# An inequality related to area and sidelengths of a polygon $Area(A_1A_2…A_n) \le \frac{1}{n}cotg{\frac{\pi}{n}} \sum_{i=1}^nA_iA_{i+1}^2$

I am looking for a proof (or a reference) of an inequality related to a rea and the sidelengths of a polygon as follows:

Let $A_1A_2...A_n$ be arbitrary polygon, then:

$$Area(A_1A_2....A_n) \le \frac{1}{4}cotg{\frac{\pi}{n}} \sum_{i=1}^nA_iA_{i+1}^2$$

Geometric meanings: $$Area(A_1A_2\cdots A_n) \le \frac{Area(1)+Area(2)+\cdots +Area(n)}{n}$$

PS: I found this inequality long time ago, that time I thought this is old inequality. But today, I think this is new because I can not see any reference for the inequality.

Presumably the indices $i$ in $A_i$ are taken mod $n$, so "$A_{n+1}$" is to be identified with $A_1$. This must be a known isoperimetric inequality, but it's easier to prove than to find in the literature.
Fix the area $\cal A$ of the $n$-gon. By a standard compactness argument there exists an $n$-gon $A_1 A_2 \ldots A_n$ that minimizes $\sum_{i=1}^n (A_i A_{i+1})^2$. We first show that this polygon is convex (but possibly with $A_{i-1} A_i A_{i+1}$ collinear for some $i$).
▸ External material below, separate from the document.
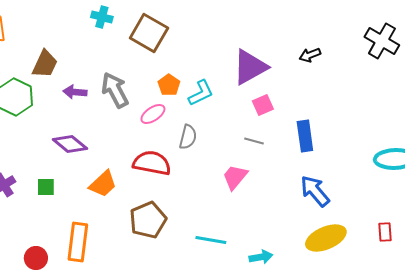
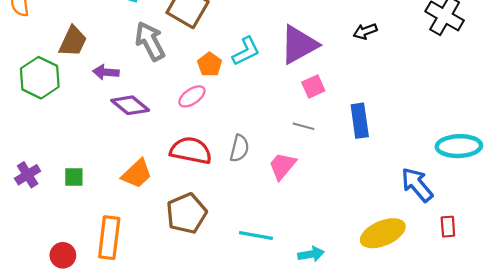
gray arrow: (115, 90) -> (150, 41), moved
cyan L-shape: (201, 93) -> (246, 51), moved
gray semicircle: (188, 137) -> (239, 148), moved
purple diamond: (70, 144) -> (130, 105), moved
blue arrow: (315, 191) -> (417, 185), moved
Indeed if it is not we can replace it by the convex hull, with each side $A_j A_k$ of the convex hull divided into $k-j$ equal subsegments; this both increases the area and decreases $\sum_{i=1}^n (A_i A_{i+1})^2$, so we can shrink the polygon back to area $\cal A$ and make the sum of its sides' squares even smaller.
Given convexity, fix all but one of the vertices, say $A_2$. Then $A_2$ is limited to a line parallel to $A_1 A_3$, and we readily see (as by choosing coordinates that make $A_1,A_3 = (\pm 1, 0)$ ) that $(A_1 A_2)^2 + (A_2 A_3)^2$ is minimized when $(A_1 A_2) = (A_2 A_3)$. Thus the minimizing $n$-gon has all sides equal, say with each $(A_i A_{i+1}) = s$; and then $ns^2$ is minimized when $ns$ is $-$ but $ns$ is the perimeter, and the usual isoperimetric inequality for $n$-gons then finishes the proof that the area-$\cal A$ polygon with the smallest $\sum_{i=1}^n (A_i A_{i+1})^2$ is regular.
Cauchy Schwartz tells you that $$\sum_{i=1}^n |A_iA_{i+1}|^2\geq \frac{P^2}{n}$$ where $P$ is the perimeter of the polygon. Then we need the inequality $$P^2\geq 4n\tan(\pi/n)A$$ which is the classical isoperimetric inequality for polygons with many proofs in the literature, analytic, geometric and algebraic. See this article and its references, for example.